What the task asks ::
Copy each entry verbatim, excluding its images.

Entries supplied ::
☆ ☆ ☆ ☆ ☆

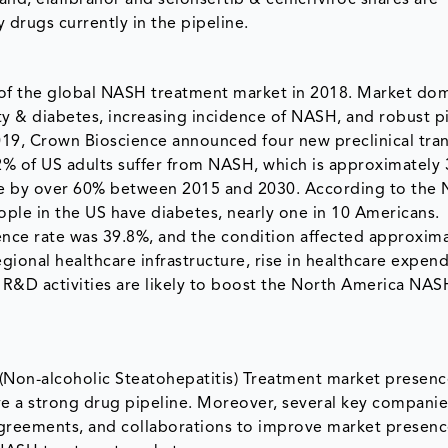
 drugs currently in the pipeline.
of the global NASH treatment market in 2018. Market dom
ity & diabetes, increasing incidence of NASH, and robust p
019, Crown Bioscience announced four new preclinical tran
 of US adults suffer from NASH, which is approximately 3
se by over 60% between 2015 and 2030. According to the 
eople in the US have diabetes, nearly one in 10 Americans.
ence rate was 39.8%, and the condition affected approxima
gional healthcare infrastructure, rise in healthcare expend
 R&D activities are likely to boost the North America NAS
(Non-alcoholic Steatohepatitis) Treatment market presenc
ve a strong drug pipeline. Moreover, several key compani
 agreements, and collaborations to improve market presenc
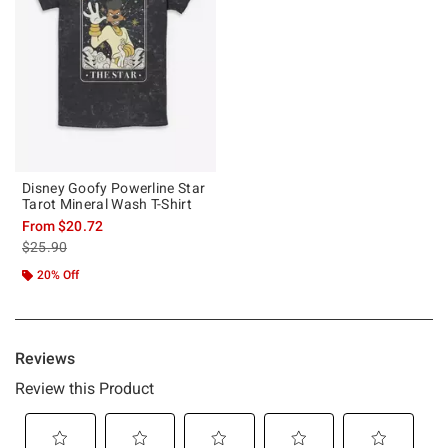
Disney Goofy Powerline Star
Tarot Mineral Wash T-Shirt
From
$20.72
is sales price, the original price is
$25.90
20% Off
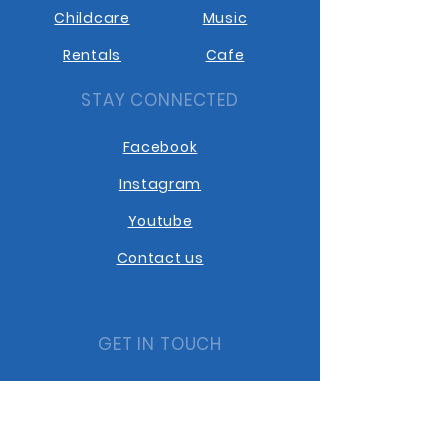
Childcare
Music
Rentals
Cafe
STAY CONNECTED
Facebook
Instagram
Youtube
Contact us
GET IN TOUCH
10401 10th Street
Dawson Creek BC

☆ ☆ ☆ ☆ ☆

Solved exercise ::
 drugs currently in the pipeline.
of the global NASH treatment market in 2018. Market dom
ity & diabetes, increasing incidence of NASH, and robust p
019, Crown Bioscience announced four new preclinical tran
 of US adults suffer from NASH, which is approximately 3
se by over 60% between 2015 and 2030. According to the 
eople in the US have diabetes, nearly one in 10 Americans.
ence rate was 39.8%, and the condition affected approxima
gional healthcare infrastructure, rise in healthcare expend
 R&D activities are likely to boost the North America NAS
(Non-alcoholic Steatohepatitis) Treatment market presenc
ve a strong drug pipeline. Moreover, several key compani
 agreements, and collaborations to improve market presenc
Disney Goofy Powerline Star
Tarot Mineral Wash T-Shirt
From
$20.72
is sales price, the original price is
$25.90
20% Off
Childcare
Music
Rentals
Cafe
STAY CONNECTED
Facebook
Instagram
Youtube
Contact us
GET IN TOUCH
10401 10th Street
Dawson Creek BC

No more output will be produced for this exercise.